On Monday, the Heritage Foundation rolled out their study of immigration reform, at least with regard to the effect that granting a pathway to citizenship might have on the country. The study was so incredibly flawed and lopsided that it set off a firestorm of controversy inside the Republican party, with Paul Ryan and Haley Barbour leveling public criticism of the study's conclusions.

They're smart to criticize it, because one of the co-authors has built a reputation on weaving his white supremacist views into academia. It really shines through on this so-called study, but the SPLC was onto Jason Richwine back when he was an AEI fellow at Harvard writing up his PhD thesis on immigrants and IQ.

In 2008, SPLC noted that his thesis was wildly popular with nativists and white supremacists. This is not surprising. Here it is in Richwine's own words:

The statistical construct known as IQ can reliably estimate general mental ability, or intelligence.

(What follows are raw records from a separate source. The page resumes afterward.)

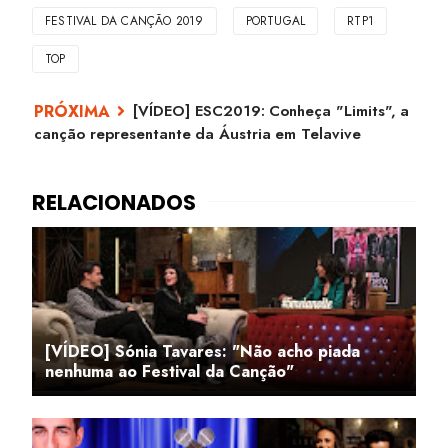
FESTIVAL DA CANÇÃO 2019
PORTUGAL
RTP1
TOP
[VÍDEO] ESC2019: Conheça "Limits", a
canção representante da Áustria em Telavive
[VÍDEO] Sónia Tavares: "Não acho piada
nenhuma ao Festival da Canção"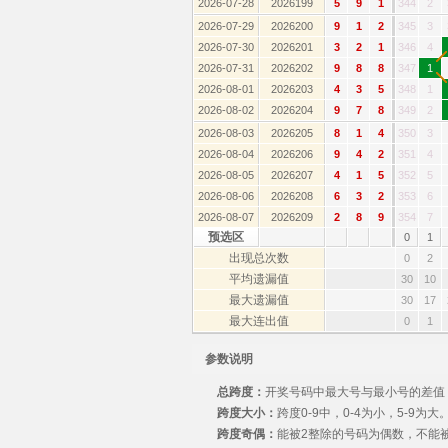
2026-07-28
2026199
5
9
1
344
2
2026-07-29
2026200
9
1
2
345
3
2026-07-30
2026201
3
2
1
346
4
2026-07-31
2026202
9
8
8
347
1
2026-08-01
2026203
4
3
5
348
1
2026-08-02
2026204
9
7
8
349
2
2026-08-03
2026205
8
1
4
350
3
2026-08-04
2026206
9
4
2
351
4
2026-08-05
2026207
4
1
5
352
5
2026-08-06
2026208
6
3
2
353
6
2026-08-07
2026209
2
8
9
354
7
预选区
0
1
出现总次数
0
2
平均遗漏值
30
10
最大遗漏值
30
17
最大连出值
0
1
参数说明
总跨度：
开奖号码中最大号与最小号的差值，
跨度大小：
跨度0-9中，0-4为小，5-9为大
跨度奇偶：
能被2整除的号码为偶数，不能被2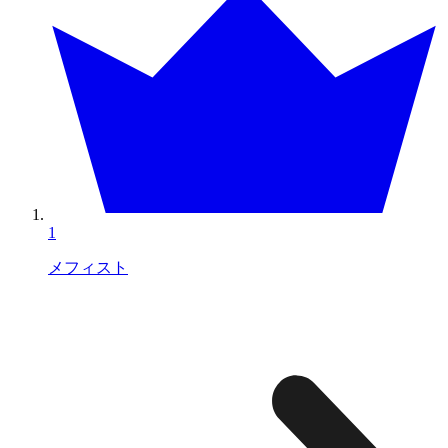
1
メフィスト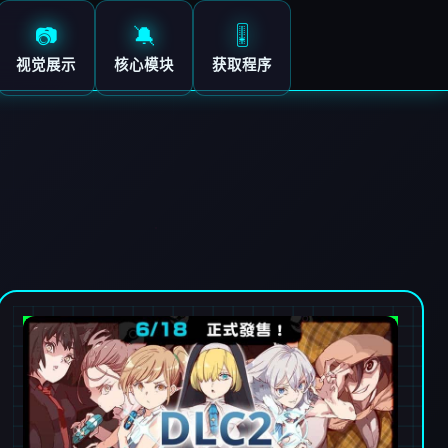
📷
🔕
🎚️
视觉展示
核心模块
获取程序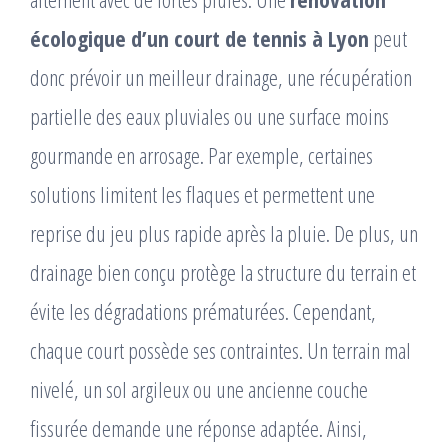
écologique d’un court de tennis à Lyon
peut
donc prévoir un meilleur drainage, une récupération
partielle des eaux pluviales ou une surface moins
gourmande en arrosage. Par exemple, certaines
solutions limitent les flaques et permettent une
reprise du jeu plus rapide après la pluie. De plus, un
drainage bien conçu protège la structure du terrain et
évite les dégradations prématurées. Cependant,
chaque court possède ses contraintes. Un terrain mal
nivelé, un sol argileux ou une ancienne couche
fissurée demande une réponse adaptée. Ainsi,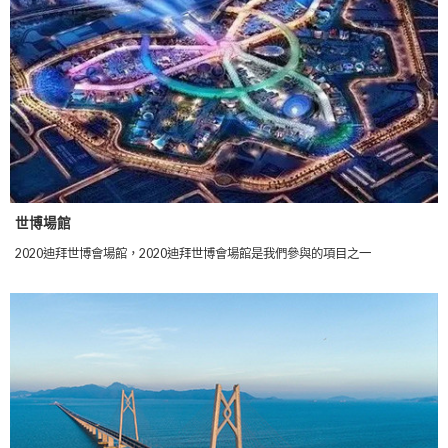
世博場館
2020迪拜世博會場館，2020迪拜世博會場館是我們參與的項目之一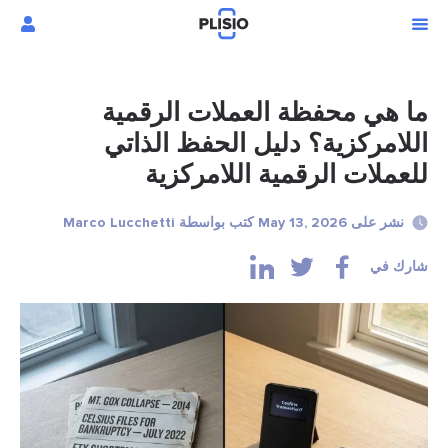
ما هي محفظة العملات الرقمية
اللامركزية؟ دليل الحفظ الذاتي
للعملات الرقمية اللامركزية
نشر على May 13, 2026 كتب بواسطة Marco Lucchetti
شارك في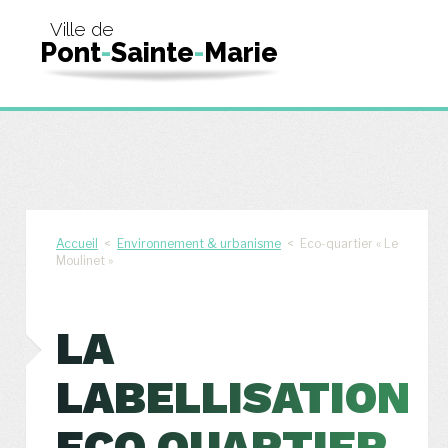
Ville de
Pont
-
Sainte
-
Marie
Accueil
<
Environnement & urbanisme
< Eco-quartier « Le
Moulinet »
LA
LABELLISATION
ECO QUARTIER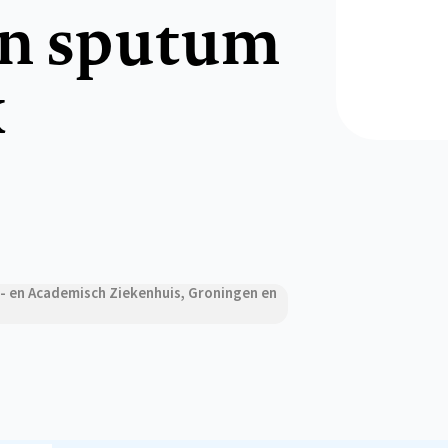
an sputum
k
s- en Academisch Ziekenhuis, Groningen en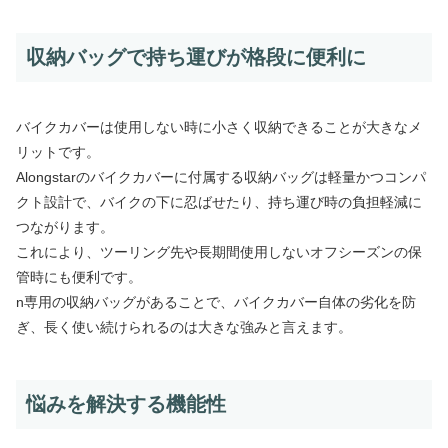
収納バッグで持ち運びが格段に便利に
バイクカバーは使用しない時に小さく収納できることが大きなメ
リットです。
Alongstarのバイクカバーに付属する収納バッグは軽量かつコンパ
クト設計で、バイクの下に忍ばせたり、持ち運び時の負担軽減に
つながります。
これにより、ツーリング先や長期間使用しないオフシーズンの保
管時にも便利です。
n専用の収納バッグがあることで、バイクカバー自体の劣化を防
ぎ、長く使い続けられるのは大きな強みと言えます。
悩みを解決する機能性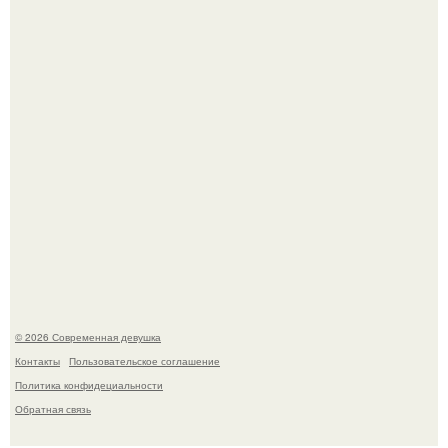
летней дочерью от Гарика Харламова.
Спустя годы актеры хоррора "Тело Дженнифер" сильно
изменились, пройдя путь от подростковых кумиров до
мировых звезд.
© 2026 Современная девушка
Контакты
Пользовательское соглашение
Политика конфидециальности
Обратная связь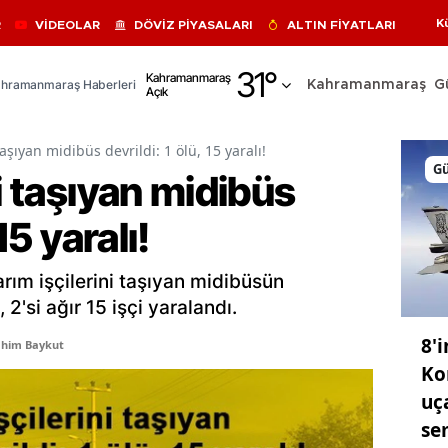
K
R
VİDEOLAR
DÖVİZ PİYASALARI
ALTIN FİYATLARI
Adana
31
°
Kahramanmaraş
hramanmaraş Haberleri
Kahramanmaraş
G
Açık
Adıyaman
Afyonkarahisar
taşıyan midibüs devrildi: 1 ölü, 15 yaralı!
G
ni taşıyan midibüs
Ağrı
15 yaralı!
Amasya
Ankara
arım işçilerini taşıyan midibüsün
Antalya
 2'si ağır 15 işçi yaralandı.
8'i
Artvin
ahim Baykut
Ko
Aydın
uç
se
Balıkesir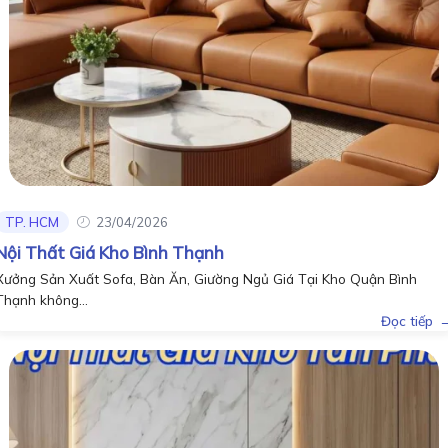
TP. HCM
23/04/2026
Nội Thất Giá Kho Bình Thạnh
Xưởng Sản Xuất Sofa, Bàn Ăn, Giường Ngủ Giá Tại Kho Quận Bình
Thạnh không...
Đọc tiếp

The average IQ of immigrants in the United States is substantially lower than that of the white native population, and the difference is likely to persist over several generations. The consequences are a lack of socioeconomic assimilation among low-IQ immigrant groups, more underclass behavior, less social trust, and an increase in the proportion of unskilled workers in the American labor market. Selecting high-IQ immigrants would ameliorate these problems in the U.S., while at the same time benefiting smart potential immigrants who lack educational access in their home countries.

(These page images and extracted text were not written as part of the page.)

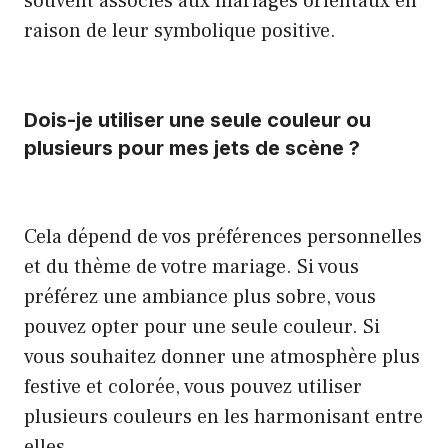
souvent associés aux mariages orientaux en
raison de leur symbolique positive.
Dois-je utiliser une seule couleur ou
plusieurs pour mes jets de scène ?
Cela dépend de vos préférences personnelles
et du thème de votre mariage. Si vous
préférez une ambiance plus sobre, vous
pouvez opter pour une seule couleur. Si
vous souhaitez donner une atmosphère plus
festive et colorée, vous pouvez utiliser
plusieurs couleurs en les harmonisant entre
elles.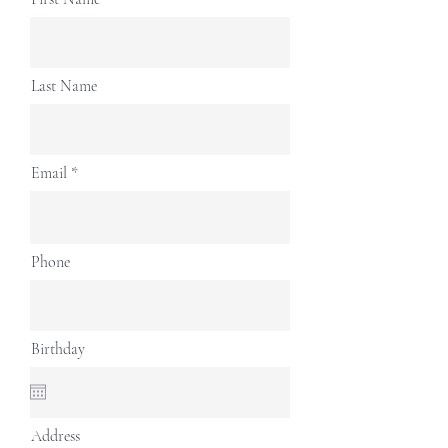
M
Last Name
G
Email
C
Phone
Birthday
Address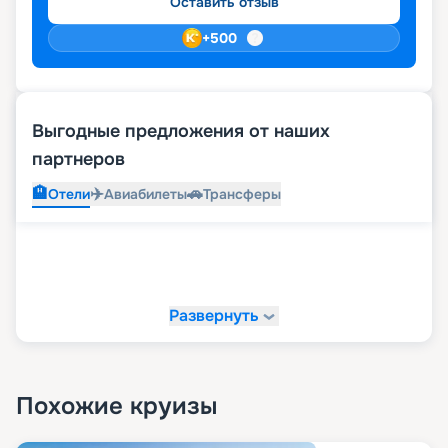
Оставить отзыв
+
500
Выгодные предложения от наших
партнеров
🏨
✈️
🚗
Отели
Авиабилеты
Трансферы
Развернуть
Похожие круизы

SPLC has a few more details:

Richwine joined Krikorian and Fred Siegal, a professor at Cooper Union for the Advancement of Science and Art, for the July 1 discussion at the American Enterprise Institute (AEI), an influential, conservative think tank based in Washington, D.C. Richwine, who is completing a dissertation on immigration and IQ, is a National Research Initiative fellow at AEI and will remain there after finishing his degree this fall. He joins AEI-sponsored scholar Charles Murray, co-author of The Bell Curve, the highly controversial 1994 book that argues that blacks and Latinos have lower IQs than whites and that most social welfare and affirmative action programs are doomed to failure as a result.

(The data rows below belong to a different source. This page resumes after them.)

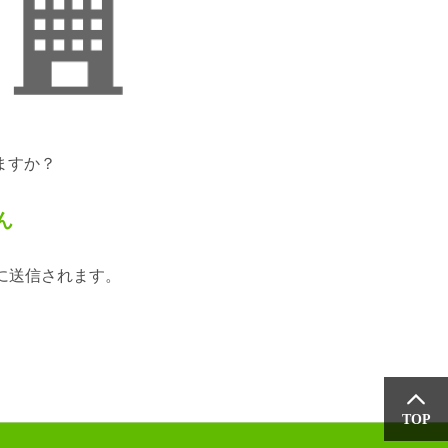
ますか？
ん
に送信されます。
TOP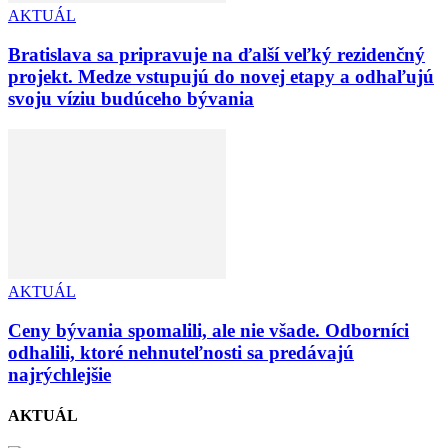
AKTUÁL
Bratislava sa pripravuje na ďalší veľký rezidenčný
projekt. Medze vstupujú do novej etapy a odhaľujú
svoju víziu budúceho bývania
AKTUÁL
Ceny bývania spomalili, ale nie všade. Odborníci
odhalili, ktoré nehnuteľnosti sa predávajú
najrýchlejšie
AKTUÁL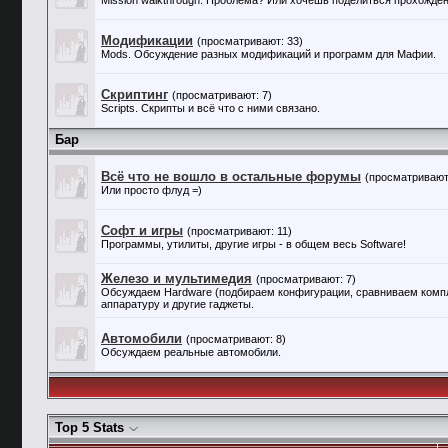
Mission walkthrough. Проблема? Или хочешь поделиться прохожден
Модификации
(просматривают: 33)
Mods. Обсуждение разных модификаций и программ для Мафии.
Скриптинг
(просматривают: 7)
Scripts. Скрипты и всё что с ними связано.
Бар
Всё что не вошло в остальные форумы
(просматривают
Или просто флуд =)
Софт и игры
(просматривают: 11)
Программы, утилиты, другие игры - в общем весь Software!
Железо и мультимедия
(просматривают: 7)
Обсуждаем Hardware (подбираем конфигурации, сравниваем компл
аппаратуру и другие гаджеты.
Автомобили
(просматривают: 8)
Обсуждаем реальные автомобили.
Top 5 Stats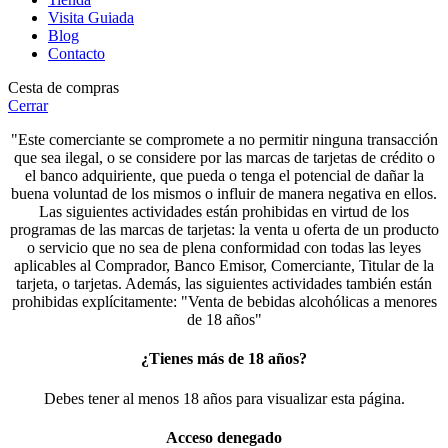
Visita Guiada
Blog
Contacto
Cesta de compras
Cerrar
"Este comerciante se compromete a no permitir ninguna transacción
que sea ilegal, o se considere por las marcas de tarjetas de crédito o
el banco adquiriente, que pueda o tenga el potencial de dañar la
buena voluntad de los mismos o influir de manera negativa en ellos.
Las siguientes actividades están prohibidas en virtud de los
programas de las marcas de tarjetas: la venta u oferta de un producto
o servicio que no sea de plena conformidad con todas las leyes
aplicables al Comprador, Banco Emisor, Comerciante, Titular de la
tarjeta, o tarjetas. Además, las siguientes actividades también están
prohibidas explícitamente: "Venta de bebidas alcohólicas a menores
de 18 años"
¿Tienes más de 18 años?
Debes tener al menos 18 años para visualizar esta página.
Acceso denegado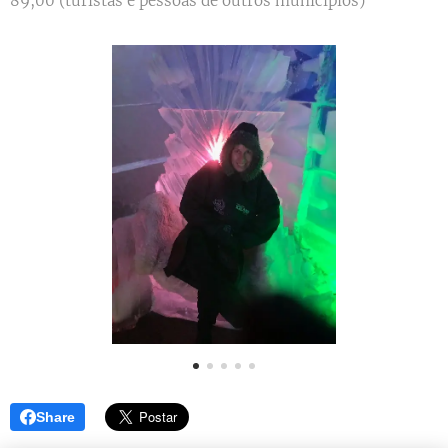
89,00 (turistas e pessoas de outros municípios)
Share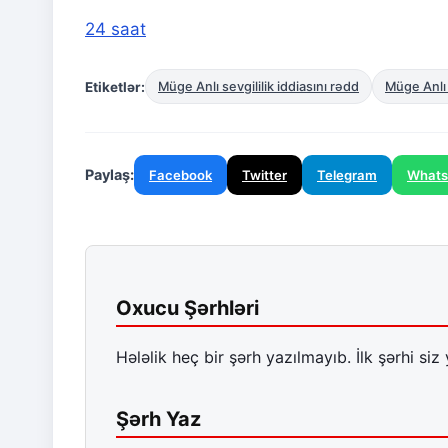
24 saat
Etiketlər:
Müge Anlı sevgililik iddiasını rədd
Müge Anlı 
Paylaş:
Facebook
Twitter
Telegram
What
Oxucu Şərhləri
Hələlik heç bir şərh yazılmayıb. İlk şərhi siz 
Şərh Yaz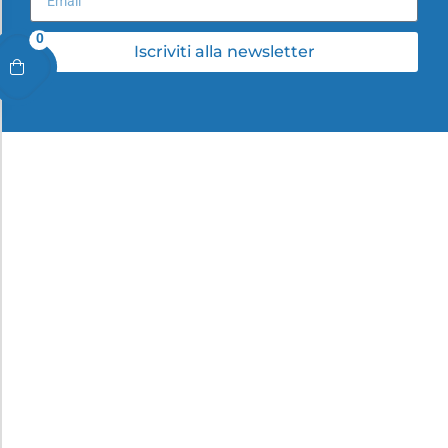
0
Iscriviti alla newsletter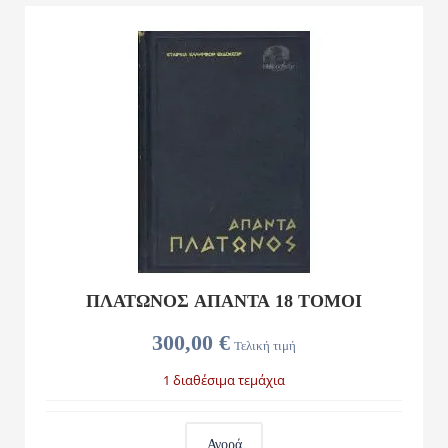
ΠΛΑΤΩΝΟΣ ΑΠΑΝΤΑ 18 ΤΟΜΟΙ
300,00 €
Τελική τιμή
1 διαθέσιμα τεμάχια
Αγορά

For those who thought that ranking immigrant groups based on IQ was a relic of the early 20th century, Richwine’s remarks were instructive. He said that in America there’s an IQ hierarchy, with Jews at the top, followed in descending order by East Asians, non-Jewish whites, Hispanics and blacks. “Group differences in ability, combined with a natural tribal disposition, is going to create, usually, parallel cultures within a multiracial society rather than an assimilated culture,” he said. “I think that is a major, major obstacle to the assimilation of today’s immigrants, because they are not from Europe which is, I think, a major difference.”

Oh, all righty then. My first reaction was to ask who thinks this is something to study while failing to note cultural differences with respect to intelligence and IQ. I think the answer to that is fairly apparent.

It probably goes without saying that this kind of xenophobic response plays well with the extreme right, but it would be wrong to ignore the fact that Richwine has been associated with two think tanks which receive millions every year from right wing billionaires like the Koch and DeVos families. AEI and Heritage are both closely aligned with the Kochtopus, so you should assume that they're helpful when it comes to feeding nativist tendencies. So helpful, in fact, that they're willing to foot part of the bill for faux scholars like Richwine to come up with faux results to stoke the engine of hate they've created.